Prior to Crude Oil’s 45% rally off of last month’s 13 year lows, the commodity declined 75% from its 2014 high, remains 65% off of those levels, and is down about 75% from its 2008 highs. Over a ten year period the bounce has looked like a blip, but it sure beats a sharp stick in the eye if you’ve been long.
There has been lots of excitement among investors and in the financial press about the potential that oil prices might have bottomed, but I would argue its a lot more complicated than just the recent price appreciation. Chinese demand, U.S. production and a whole host of geopolitical issues in the Middle East and South America are driving factors, and will likely remain headwinds to $100 oil for years if not decades. Oh and let’s not forget debt in the sector and among sovereigns, global monetary and fiscal policy and the price of the dollar, etc, etc. Before we call a bottom, let’s first get a sense for central bank policies to be rolled out by the ECB, BOJ and the FOMC over the next week, and their effect on currencies for the balance of the year. As my friend BK likes to say, “get the Dollar right, and you’ll likely have a good bead on the rest. This is very much the case for commodities like Oil“. Frankly I have no idea what’s gonna happen next with oil, but regular readers know I don’t chase crap like this when the reasons given are so weak.

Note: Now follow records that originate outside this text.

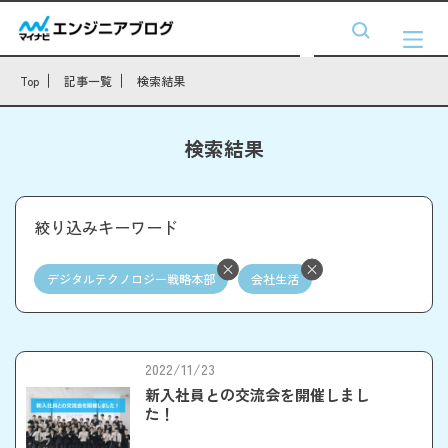
Top
記事一覧
検索結果
検索結果
絞り込みキーワード
デジタルテクノロジー戦略本部
会社生活
2022/11/23
新入社員との交流会を開催しまし
た！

For those who can’t trade oil futures, there are few ways to bet on the price of oil in the equity market. There are etfs like USO, but there is a massive drag on the performance of these due to the roll of futures contracts on the downside. For instance USO had a peak to trough decline of 80% from its 2014 high, not too dissimilar to Crude, but is only up about 30% from its Feb lows, while Crude is up about 45%.

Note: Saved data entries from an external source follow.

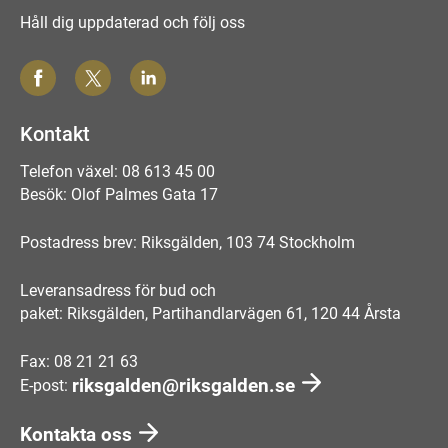
Håll dig uppdaterad och följ oss
Kontakt
Telefon växel: 08 613 45 00
Besök: Olof Palmes Gata 17
Postadress brev: Riksgälden, 103 74 Stockholm
Leveransadress för bud och
paket: Riksgälden, Partihandlarvägen 61, 120 44 Årsta
Fax: 08 21 21 63
riksgalden@riksgalden.se
E-post:
Kontakta oss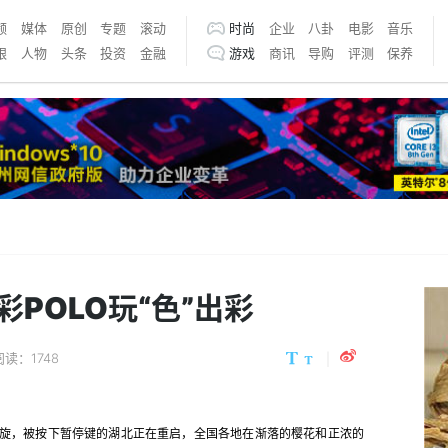
频
媒体
原创
专题
滚动
时尚
企业
八卦
电影
音乐
银
人物
头条
投资
金融
游戏
商讯
导购
评测
保养
POLO玩“色”出彩
阅读：1748
旋，被按下暂停键的湖北正在重启，全国各地在渐落的樱花和正浓的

The reason for that is the roll in the futures that USO must do each day. The USO owns a mix of front month and the following month futures. It must sell a portion of the futures it owns that expire soon, and buy the next month’s expiration in order to always have the same position. These futures obviously have different prices and when the sale is lower than the buy each day the USO loses a little bit of money every day. Right now April futures are about 1.80 lower than May futures. So over the span of a month that means that USO is currently giving up about 5% in value just doing its daily futures roll (1.80/38). (April Futures are $38 and May futures are 39.80).
So that’s a significant headwind as long as that roll cost remains. And it will as long as people think the price of oil in the near future will be more than it is today. But from a trading perspective it’s great if you want to take the other side of the USO etf’s drag. So we’re going to go over a couple ways options can help those that own USO as well as those that want to fade this move.
First, for those that own USO for a continued turnaround in oil, be careful. As we explain above there’s significant drag on the instrument. So those that are long and want to stay long for the time being, selling upside calls to help with some of the premium decay probably makes sense. (e.g. April 11 calls)
And for those that want to fade this move, selling upside calls to buy downside puts makes a ton of sense. (e.g. buying the April 9 puts, selling April 11 calls).
We’re not ready to get involved in USO either way right now but we love keeping an eye on it and will look to maybe get involved from the short side if an opportunity presents itself. Just as the commodity obviously overshot on the downside, it could also do so on the upside.